| Task details |
Would you copy only the lines below, from the one containing "grande participação da população" through the very last one, leaving the pictures out?

== == ==

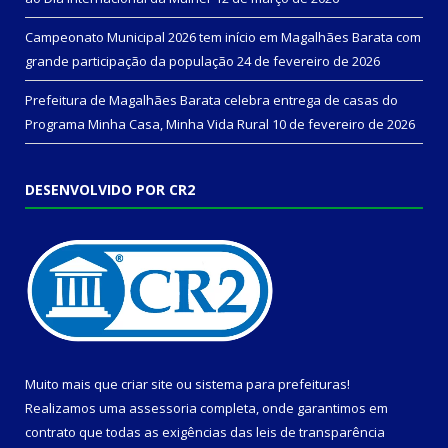
Campeonato Municipal 2026 tem início em Magalhães Barata com
grande participação da população
24 de fevereiro de 2026
Prefeitura de Magalhães Barata celebra entrega de casas do
Programa Minha Casa, Minha Vida Rural
10 de fevereiro de 2026
DESENVOLVIDO POR CR2
Muito mais que
criar site
ou
sistema para prefeituras
!
Realizamos uma
assessoria
completa, onde garantimos em
contrato que todas as exigências das
leis de transparência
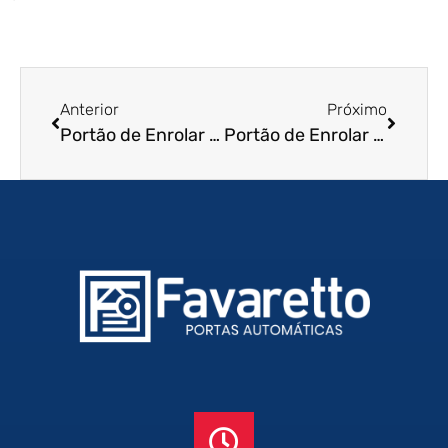
Anterior
Próximo
Portão de Enrolar em Atibaia – SP
Portão de Enrolar Automático em Belém – PA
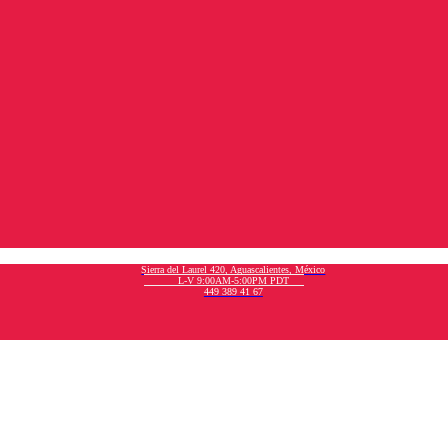
Sierra del Laurel 420, Aguascalientes, México
L-V 9:00AM-5:00PM PDT
449 389 41 67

== == ==

| Response |
grande participação da população
24 de fevereiro de 2026
Prefeitura de Magalhães Barata celebra entrega de casas do
Programa Minha Casa, Minha Vida Rural
10 de fevereiro de 2026
DESENVOLVIDO POR CR2
Muito mais que
criar site
ou
sistema para prefeituras
!
Realizamos uma
assessoria
completa, onde garantimos em
contrato que todas as exigências das
leis de transparência
Anterior
Próximo
Portão de Enrolar em Atibaia – SP
Portão de Enrolar Automático em Belém – PA
Sierra del Laurel 420, Aguascalientes, México
L-V 9:00AM-5:00PM PDT
449 389 41 67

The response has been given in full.